Roundcube is deeply entrenched in the hosting ecosystem, utilized by leading providers such as GoDaddy, Hostinger, Dreamhost, and OVH. It is also integrated into popular control panels like cPanel and Plesk, making it a staple in educational, governmental, and technological institutions worldwide. Researchers estimate that over 1.2 million active deployments exist.
The vulnerability stems from improper handling of the $_GET['_from']
parameter, enabling PHP object deserialization. When the variable follows a specific format, the session becomes corrupted, allowing an attacker to inject a malicious object. Although exploitation requires authentication, this barrier is considered trivial—credentials can be obtained through brute-force attacks, log extraction, or cross-site request forgery (CSRF).
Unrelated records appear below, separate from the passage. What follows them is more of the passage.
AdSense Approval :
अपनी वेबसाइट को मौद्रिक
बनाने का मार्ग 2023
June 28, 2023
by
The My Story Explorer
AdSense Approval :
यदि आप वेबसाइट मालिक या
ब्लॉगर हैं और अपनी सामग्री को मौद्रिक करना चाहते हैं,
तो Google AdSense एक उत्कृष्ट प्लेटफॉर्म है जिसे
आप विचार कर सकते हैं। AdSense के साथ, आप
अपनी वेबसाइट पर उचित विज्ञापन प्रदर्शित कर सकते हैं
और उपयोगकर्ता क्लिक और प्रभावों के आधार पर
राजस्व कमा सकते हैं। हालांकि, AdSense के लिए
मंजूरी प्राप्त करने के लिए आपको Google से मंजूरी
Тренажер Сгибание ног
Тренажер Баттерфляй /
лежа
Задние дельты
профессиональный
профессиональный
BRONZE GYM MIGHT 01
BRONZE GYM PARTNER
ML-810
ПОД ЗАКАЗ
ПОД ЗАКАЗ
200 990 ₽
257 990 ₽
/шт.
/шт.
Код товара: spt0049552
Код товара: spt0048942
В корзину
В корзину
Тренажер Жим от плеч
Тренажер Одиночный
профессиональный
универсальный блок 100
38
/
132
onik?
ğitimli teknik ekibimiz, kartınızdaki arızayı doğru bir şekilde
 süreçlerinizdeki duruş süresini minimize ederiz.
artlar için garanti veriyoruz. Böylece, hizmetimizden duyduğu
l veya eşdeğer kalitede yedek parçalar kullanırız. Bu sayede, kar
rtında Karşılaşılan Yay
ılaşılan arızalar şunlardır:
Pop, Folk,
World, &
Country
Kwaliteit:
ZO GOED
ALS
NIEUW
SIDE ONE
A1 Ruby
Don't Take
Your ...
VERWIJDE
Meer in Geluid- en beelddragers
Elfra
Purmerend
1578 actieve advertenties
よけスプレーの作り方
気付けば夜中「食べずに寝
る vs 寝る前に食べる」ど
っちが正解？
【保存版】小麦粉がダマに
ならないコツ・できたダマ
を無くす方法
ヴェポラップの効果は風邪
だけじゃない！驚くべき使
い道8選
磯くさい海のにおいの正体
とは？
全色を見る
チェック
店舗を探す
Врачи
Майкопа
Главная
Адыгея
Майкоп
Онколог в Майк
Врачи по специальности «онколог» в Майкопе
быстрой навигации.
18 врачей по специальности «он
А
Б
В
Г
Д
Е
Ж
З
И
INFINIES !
Researcher Kirill Firsov, CEO of FearsOff, disclosed that due to the rapid exploitation in the wild, he chose to publish technical details of the flaw ahead of the responsible disclosure deadline. While a full proof-of-concept (PoC) was not released, the shared information suffices to grasp the vulnerability’s nature and exploitation path.
Firsov emphasized that adversaries needed only a few days to reverse-engineer the patch and craft a functional exploit—underscoring the critical danger posed by the gap between patch release and deployment. On dark web forums, the exploit is already being circulated, marked with the note that valid credentials are required for successful execution.
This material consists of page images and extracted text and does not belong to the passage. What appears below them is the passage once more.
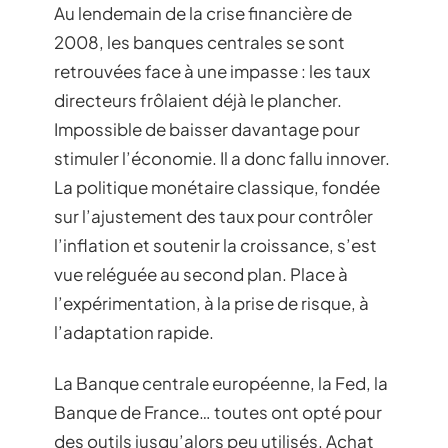
Au lendemain de la crise financière de
2008, les banques centrales se sont
retrouvées face à une impasse : les taux
directeurs frôlaient déjà le plancher.
Impossible de baisser davantage pour
stimuler l’économie. Il a donc fallu innover.
La politique monétaire classique, fondée
sur l’ajustement des taux pour contrôler
l’inflation et soutenir la croissance, s’est
vue reléguée au second plan. Place à
l’expérimentation, à la prise de risque, à
l’adaptation rapide.
La Banque centrale européenne, la Fed, la
Banque de France… toutes ont opté pour
des outils jusqu’alors peu utilisés. Achat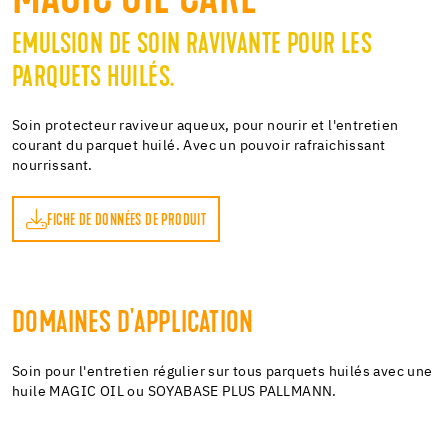
MAGIC OIL CARE
EMULSION DE SOIN RAVIVANTE POUR LES
PARQUETS HUILÉS.
Soin protecteur raviveur aqueux, pour nourir et l'entretien
courant du parquet huilé. Avec un pouvoir rafraichissant
nourrissant.
FICHE DE DONNÉES DE PRODUIT
DOMAINES D'APPLICATION
Soin pour l'entretien régulier sur tous parquets huilés avec une
huile MAGIC OIL ou SOYABASE PLUS PALLMANN.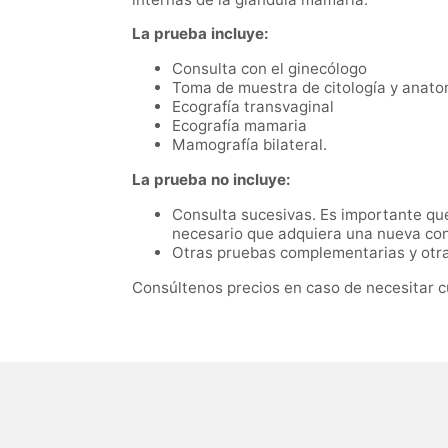
La prueba incluye:
Consulta con el ginecólogo
Toma de muestra de citología y anato
Ecografía transvaginal
Ecografía mamaria
Mamografía bilateral.
La prueba no incluye:
Consulta sucesivas. Es importante que 
necesario que adquiera una nueva con
Otras pruebas complementarias y otras
Consúltenos precios en caso de necesitar c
According to Firsov, a known vulnerability brokerage firm has offered up to $50,000 for a fully operational exploit chain targeting this flaw. He further noted that locating a Roundcube instance during penetration tests is significantly easier than identifying SSL vulnerabilities, due to the platform’s extensive distribution.
Although relatively obscure to the average user, Roundcube is recognized as one of the most versatile and customizable webmail systems, offering support for over 200 configuration parameters and available under an open-source license. Its ubiquity magnifies the potential risk, placing entire sectors at exposure.
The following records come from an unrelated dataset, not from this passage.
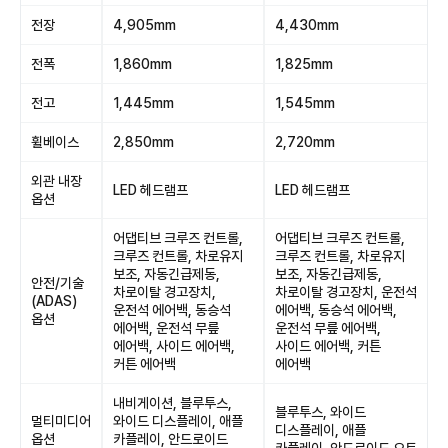
전장
4,905mm
4,430mm
전폭
1,860mm
1,825mm
전고
1,445mm
1,545mm
휠베이스
2,850mm
2,720mm
외관 내장
LED 헤드램프
LED 헤드램프
옵션
어댑티브 크루즈 컨트롤,
어댑티브 크루즈 컨트롤,
크루즈 컨트롤, 차로유지
크루즈 컨트롤, 차로유지
보조, 자동긴급제동,
보조, 자동긴급제동,
안전/기술
차로이탈 경고장치,
차로이탈 경고장치, 운전석
(ADAS)
운전석 에어백, 동승석
에어백, 동승석 에어백,
옵션
에어백, 운전석 무릎
운전석 무릎 에어백,
에어백, 사이드 에어백,
사이드 에어백, 커튼
커튼 에어백
에어백
내비게이션, 블루투스,
블루투스, 와이드
멀티미디어
와이드 디스플레이, 애플
디스플레이, 애플
옵션
카플레이, 안드로이드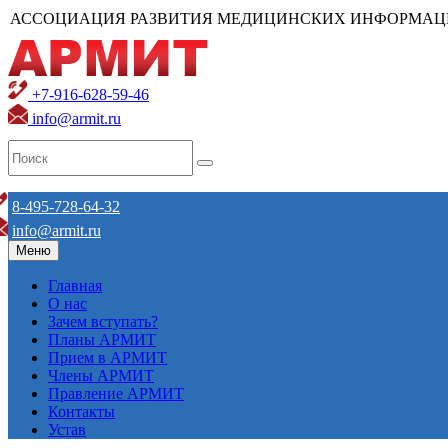
АССОЦИАЦИЯ РАЗВИТИЯ МЕДИЦИНСКИХ ИНФОРМАЦ
+7-916-628-59-46
info@armit.ru
8-495-728-64-32
info@armit.ru
Меню
Главная
О нас
Зачем вступать?
Планы АРМИТ
Прием в АРМИТ
Члены АРМИТ
Правление АРМИТ
Контакты
Устав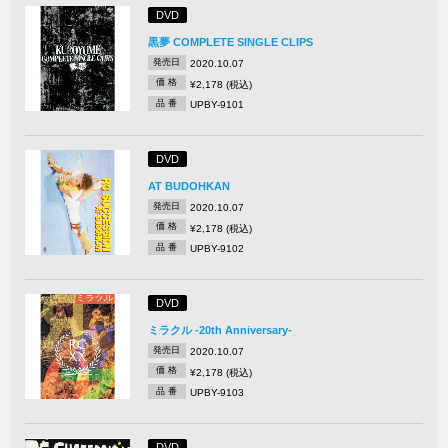
DVD
黒夢 COMPLETE SINGLE CLIPS
発売日
2020.10.07
価 格
¥2,178 (税込)
品 番
UPBY-9101
DVD
AT BUDOHKAN
発売日
2020.10.07
価 格
¥2,178 (税込)
品 番
UPBY-9102
DVD
ミラクル -20th Anniversary-
発売日
2020.10.07
価 格
¥2,178 (税込)
品 番
UPBY-9103
DVD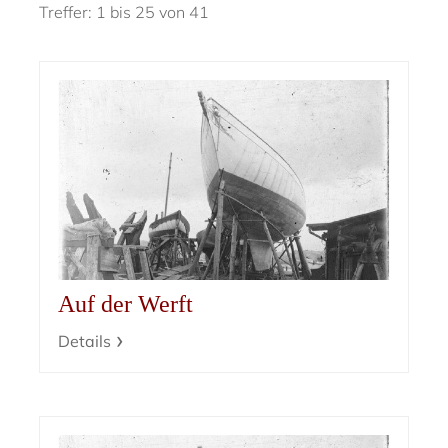
Treffer: 1 bis 25 von 41
Auf der Werft
Details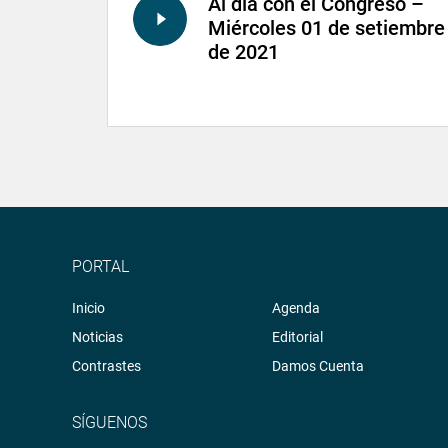
Al día con el Congreso –
Miércoles 01 de setiembre
de 2021
PORTAL
Inicio
Agenda
Noticias
Editorial
Contrastes
Damos Cuenta
SÍGUENOS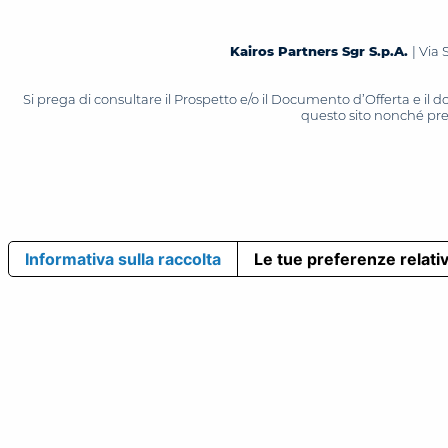
Kairos Partners Sgr S.p.A.
| Via 
Si prega di consultare il Prospetto e/o il Documento d’Offerta e il
questo sito nonché press
Informativa sulla raccolta
Le tue preferenze relativ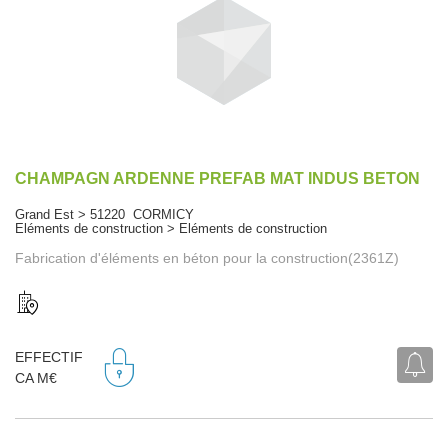
CHAMPAGN ARDENNE PREFAB MAT INDUS BETON
Grand Est > 51220 CORMICY
Eléments de construction > Eléments de construction
Fabrication d'éléments en béton pour la construction(2361Z)
EFFECTIF
CA M€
Firsov also released a demonstration video of the attack, initially referencing the erroneous CVE-2025-48745, which was later rejected as a duplicate of CVE-2025-49113. However, the attack methodology remains identical.
With the exploit now circulating publicly, the vulnerability has entered an active exploitation phase. Any Roundcube installation lacking prompt updates now constitutes a potential gateway for intrusion.